=== Begin Enclosure ===

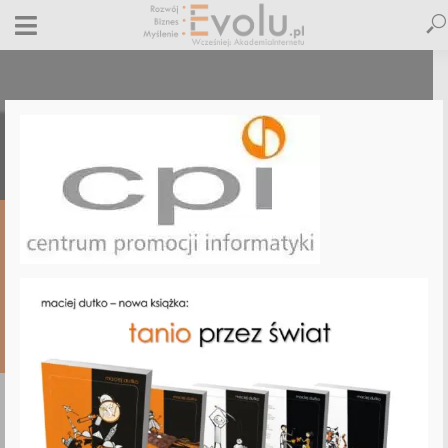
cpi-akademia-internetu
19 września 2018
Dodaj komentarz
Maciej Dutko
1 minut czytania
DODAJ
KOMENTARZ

=== End Enclosure ===
=== Begin Enclosure ===

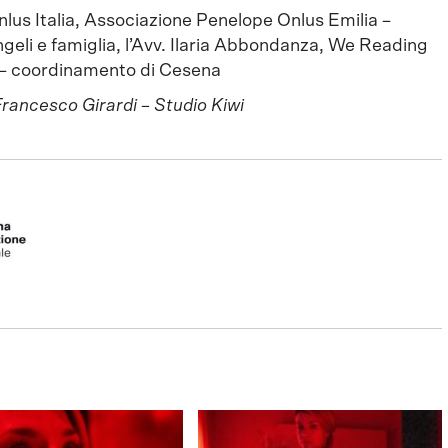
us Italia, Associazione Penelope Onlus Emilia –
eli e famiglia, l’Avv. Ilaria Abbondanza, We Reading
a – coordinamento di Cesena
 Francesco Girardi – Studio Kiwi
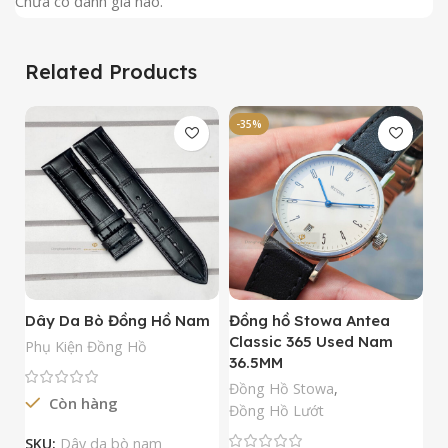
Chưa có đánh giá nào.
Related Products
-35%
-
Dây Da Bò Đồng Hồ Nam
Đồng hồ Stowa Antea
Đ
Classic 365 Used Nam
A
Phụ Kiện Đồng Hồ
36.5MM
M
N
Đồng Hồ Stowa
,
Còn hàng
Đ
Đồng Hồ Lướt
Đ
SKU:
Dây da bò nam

=== End Enclosure ===

■ Exercise description
Among the lines of the listing above, which ones hold "Đồng"? Copy them.

■ Solution for this problem
Dây Da Bò Đồng Hồ Nam
Đồng hồ Stowa Antea
Phụ Kiện Đồng Hồ
Đồng Hồ Stowa
Đồng Hồ Lướt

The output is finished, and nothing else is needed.